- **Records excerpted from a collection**
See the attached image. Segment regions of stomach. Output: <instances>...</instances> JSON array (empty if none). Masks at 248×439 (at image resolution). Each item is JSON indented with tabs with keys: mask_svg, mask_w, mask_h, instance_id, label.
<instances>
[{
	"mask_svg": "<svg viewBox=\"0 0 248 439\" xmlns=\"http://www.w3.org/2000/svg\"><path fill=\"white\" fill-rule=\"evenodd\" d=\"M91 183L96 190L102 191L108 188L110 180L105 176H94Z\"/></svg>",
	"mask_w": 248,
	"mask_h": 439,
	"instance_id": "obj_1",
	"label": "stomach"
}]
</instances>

- **TASK TO COMPLETE**
This exercise calls for repeating every line of the data exactly.

- **PROBLEM SOLUTION**
See the attached image. Segment regions of stomach. Output: <instances>...</instances> JSON array (empty if none). Masks at 248×439 (at image resolution). Each item is JSON indented with tabs with keys: mask_svg, mask_w, mask_h, instance_id, label.
<instances>
[{
	"mask_svg": "<svg viewBox=\"0 0 248 439\" xmlns=\"http://www.w3.org/2000/svg\"><path fill=\"white\" fill-rule=\"evenodd\" d=\"M91 183L96 190L102 191L108 188L110 180L105 176H94Z\"/></svg>",
	"mask_w": 248,
	"mask_h": 439,
	"instance_id": "obj_1",
	"label": "stomach"
}]
</instances>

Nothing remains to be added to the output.